- _TASK OBJECTIVE_
Every line from the line containing "Διοικητικών" through the final line below is to be repeated exactly; no other line is.

┏━━

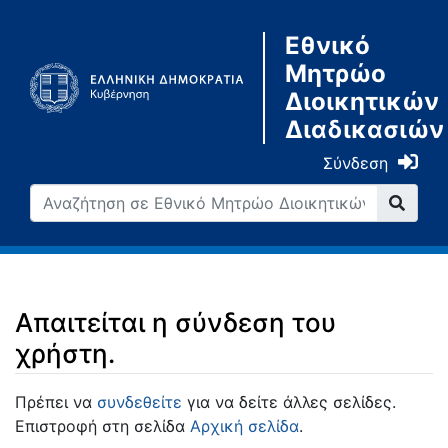
Εθνικό
Μητρώο
Διοικητικών
Διαδικασιών
Σύνδεση
Απαιτείται η σύνδεση του
χρήστη.
Μετάβαση σε:
πλοήγηση
,
αναζήτηση
Πρέπει να
συνδεθείτε
για να δείτε άλλες σελίδες.
Επιστροφή στη σελίδα
Αρχική σελίδα
.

┗━━

- _SOLUTION TO THIS PROBLEM_
Διοικητικών
Διαδικασιών
Σύνδεση
Απαιτείται η σύνδεση του
χρήστη.
Μετάβαση σε:
πλοήγηση
,
αναζήτηση
Πρέπει να
συνδεθείτε
για να δείτε άλλες σελίδες.
Επιστροφή στη σελίδα
Αρχική σελίδα
.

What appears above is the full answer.